PROVIDED DATA:
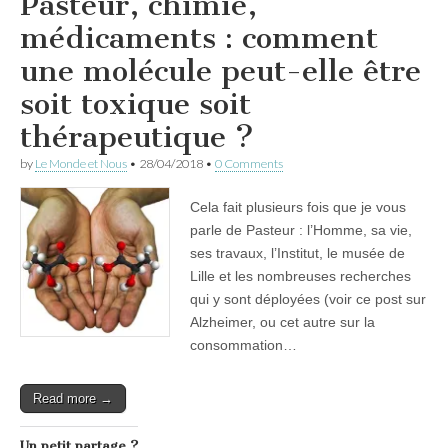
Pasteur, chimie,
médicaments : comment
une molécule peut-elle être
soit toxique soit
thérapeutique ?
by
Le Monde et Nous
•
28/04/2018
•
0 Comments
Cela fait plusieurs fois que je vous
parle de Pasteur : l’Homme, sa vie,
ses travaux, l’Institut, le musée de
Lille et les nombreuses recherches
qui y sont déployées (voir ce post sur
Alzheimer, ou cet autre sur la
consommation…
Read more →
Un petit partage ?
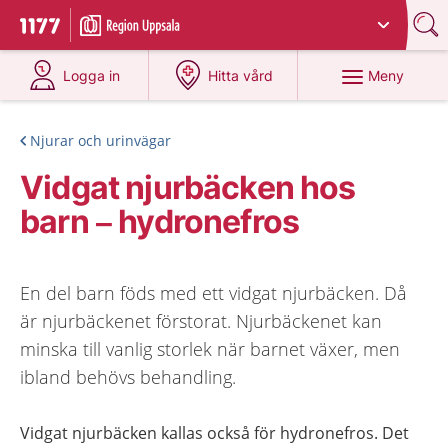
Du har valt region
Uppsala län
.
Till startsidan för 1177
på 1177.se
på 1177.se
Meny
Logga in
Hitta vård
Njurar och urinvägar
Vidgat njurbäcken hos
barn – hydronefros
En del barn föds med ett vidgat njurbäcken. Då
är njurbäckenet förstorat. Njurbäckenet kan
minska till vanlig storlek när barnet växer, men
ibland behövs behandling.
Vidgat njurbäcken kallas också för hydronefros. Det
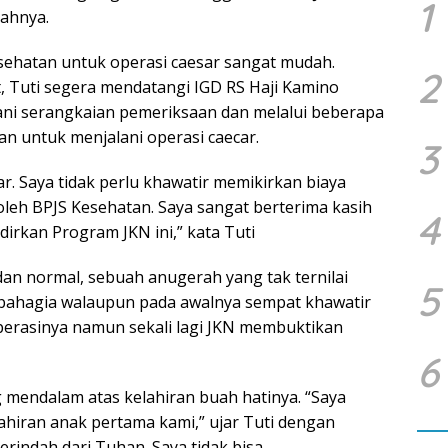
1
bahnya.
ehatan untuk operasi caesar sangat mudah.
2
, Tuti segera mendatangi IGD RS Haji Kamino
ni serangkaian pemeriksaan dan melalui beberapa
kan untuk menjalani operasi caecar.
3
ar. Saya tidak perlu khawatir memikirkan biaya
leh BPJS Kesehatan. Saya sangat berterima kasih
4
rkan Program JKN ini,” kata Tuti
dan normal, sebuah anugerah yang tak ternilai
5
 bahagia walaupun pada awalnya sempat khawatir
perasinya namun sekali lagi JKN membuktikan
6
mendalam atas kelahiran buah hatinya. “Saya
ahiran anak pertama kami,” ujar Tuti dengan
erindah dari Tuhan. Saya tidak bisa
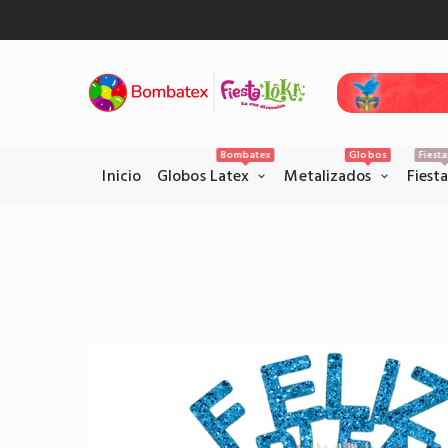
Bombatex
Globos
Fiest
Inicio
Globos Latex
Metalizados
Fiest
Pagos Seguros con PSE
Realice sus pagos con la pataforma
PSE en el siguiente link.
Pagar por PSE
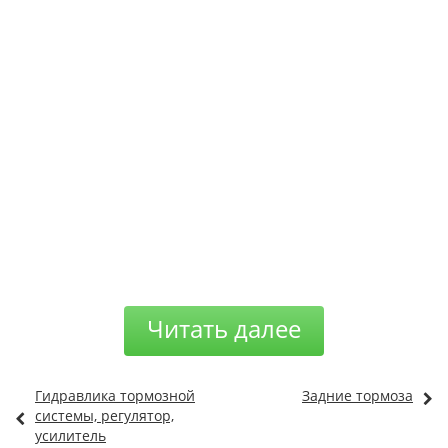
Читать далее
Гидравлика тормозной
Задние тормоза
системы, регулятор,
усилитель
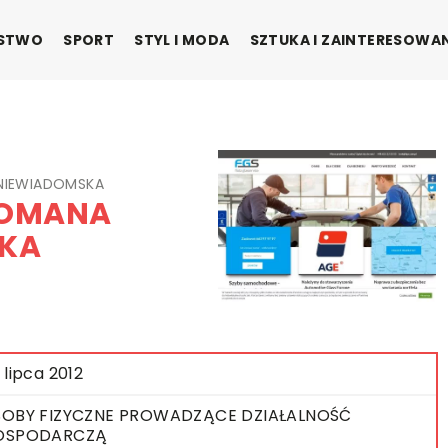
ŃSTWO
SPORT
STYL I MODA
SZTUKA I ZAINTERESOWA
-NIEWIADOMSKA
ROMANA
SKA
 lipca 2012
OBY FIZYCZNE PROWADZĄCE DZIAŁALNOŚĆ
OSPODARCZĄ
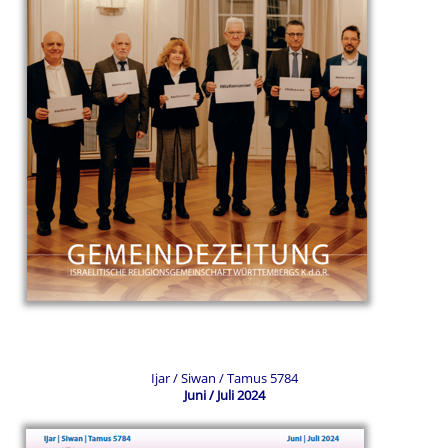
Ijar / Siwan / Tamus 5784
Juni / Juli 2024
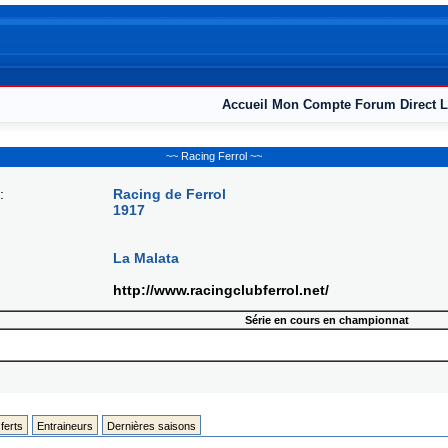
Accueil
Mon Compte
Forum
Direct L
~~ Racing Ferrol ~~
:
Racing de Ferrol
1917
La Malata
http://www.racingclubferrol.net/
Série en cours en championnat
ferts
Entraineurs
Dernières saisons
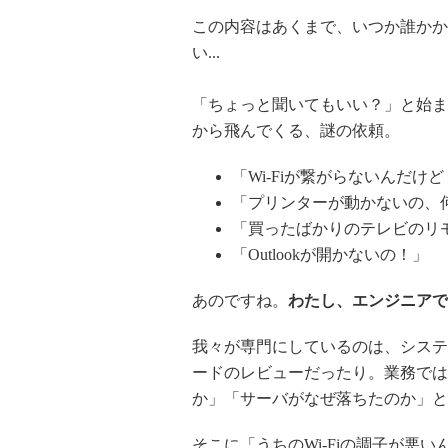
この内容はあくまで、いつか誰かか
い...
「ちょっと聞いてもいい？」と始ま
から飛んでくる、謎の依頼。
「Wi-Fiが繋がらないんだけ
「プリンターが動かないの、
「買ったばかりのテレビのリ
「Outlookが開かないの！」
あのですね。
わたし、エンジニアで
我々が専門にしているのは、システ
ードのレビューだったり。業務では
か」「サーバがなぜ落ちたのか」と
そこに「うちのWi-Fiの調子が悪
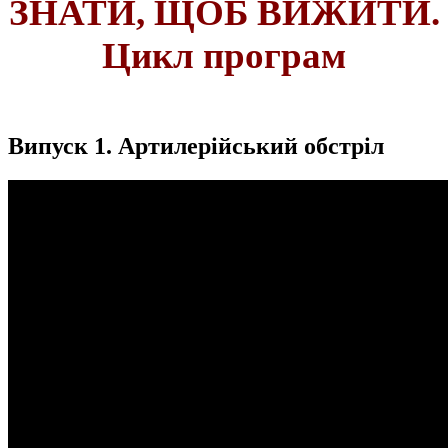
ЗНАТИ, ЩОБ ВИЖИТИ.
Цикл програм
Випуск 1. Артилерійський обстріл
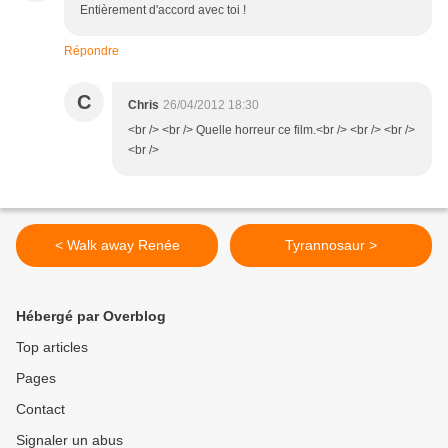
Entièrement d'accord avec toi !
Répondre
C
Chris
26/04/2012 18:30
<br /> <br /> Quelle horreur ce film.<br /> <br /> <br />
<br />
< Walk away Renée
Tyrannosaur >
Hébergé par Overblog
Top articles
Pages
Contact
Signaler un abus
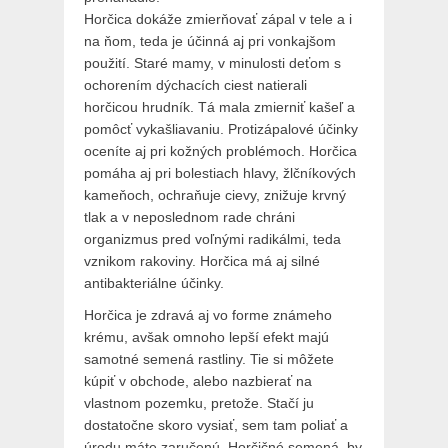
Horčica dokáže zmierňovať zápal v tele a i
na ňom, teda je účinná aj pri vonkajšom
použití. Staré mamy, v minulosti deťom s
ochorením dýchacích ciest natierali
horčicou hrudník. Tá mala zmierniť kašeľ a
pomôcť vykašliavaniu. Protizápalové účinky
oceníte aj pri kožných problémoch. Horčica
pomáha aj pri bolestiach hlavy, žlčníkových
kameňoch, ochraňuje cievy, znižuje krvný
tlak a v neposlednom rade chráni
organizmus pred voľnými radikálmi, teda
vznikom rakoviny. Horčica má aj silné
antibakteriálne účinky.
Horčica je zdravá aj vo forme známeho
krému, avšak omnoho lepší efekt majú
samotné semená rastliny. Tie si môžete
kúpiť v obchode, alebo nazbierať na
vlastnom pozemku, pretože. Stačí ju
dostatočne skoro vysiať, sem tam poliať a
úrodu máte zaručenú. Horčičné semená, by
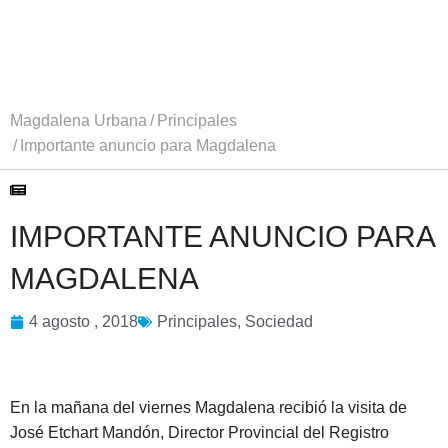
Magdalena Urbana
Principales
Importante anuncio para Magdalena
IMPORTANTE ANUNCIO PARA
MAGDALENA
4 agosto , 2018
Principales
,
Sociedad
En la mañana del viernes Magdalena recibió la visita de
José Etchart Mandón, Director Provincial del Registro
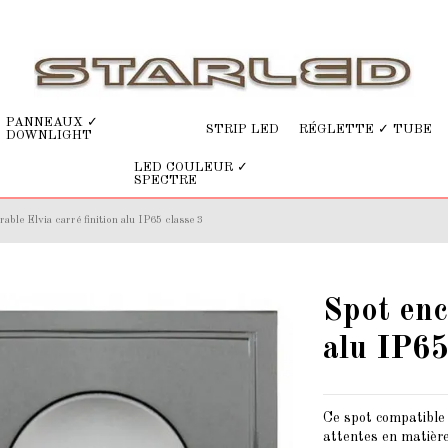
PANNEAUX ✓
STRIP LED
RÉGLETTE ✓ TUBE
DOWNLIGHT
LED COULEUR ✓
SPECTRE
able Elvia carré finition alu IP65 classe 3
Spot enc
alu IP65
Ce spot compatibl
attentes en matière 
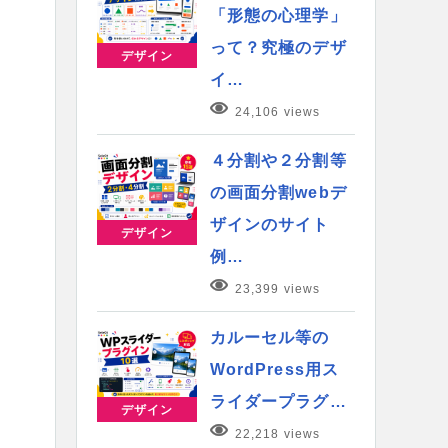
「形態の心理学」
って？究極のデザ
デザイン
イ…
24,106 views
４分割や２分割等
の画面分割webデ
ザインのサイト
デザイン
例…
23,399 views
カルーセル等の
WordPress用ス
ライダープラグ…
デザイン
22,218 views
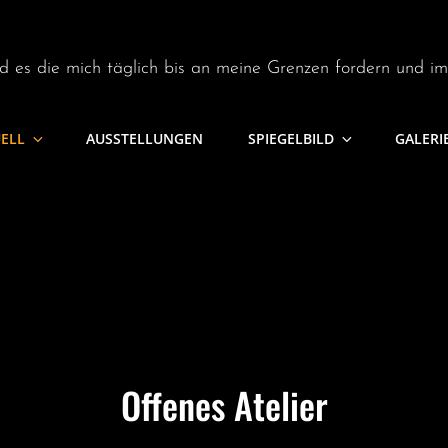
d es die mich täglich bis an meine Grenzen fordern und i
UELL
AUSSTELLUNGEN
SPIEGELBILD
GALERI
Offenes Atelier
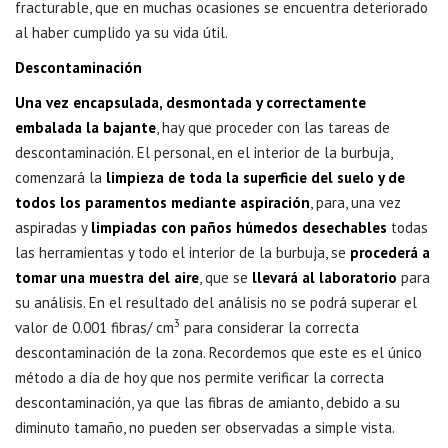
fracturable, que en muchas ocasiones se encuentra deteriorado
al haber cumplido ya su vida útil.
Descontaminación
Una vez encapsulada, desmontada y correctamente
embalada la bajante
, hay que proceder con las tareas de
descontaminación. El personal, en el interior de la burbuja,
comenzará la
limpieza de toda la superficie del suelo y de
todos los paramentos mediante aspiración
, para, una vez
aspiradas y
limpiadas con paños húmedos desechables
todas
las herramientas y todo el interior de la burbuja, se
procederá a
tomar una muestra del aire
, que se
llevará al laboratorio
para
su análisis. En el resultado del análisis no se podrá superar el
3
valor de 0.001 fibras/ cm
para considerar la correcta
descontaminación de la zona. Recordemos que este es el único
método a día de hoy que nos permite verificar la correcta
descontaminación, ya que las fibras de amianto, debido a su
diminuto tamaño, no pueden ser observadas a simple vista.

YOUR OBJECTIVE: Copy each line above containing the string "Pasteur".

RESULT OF THIS EXERCISE:
Pasteur, chimie,
parle de Pasteur : l’Homme, sa vie,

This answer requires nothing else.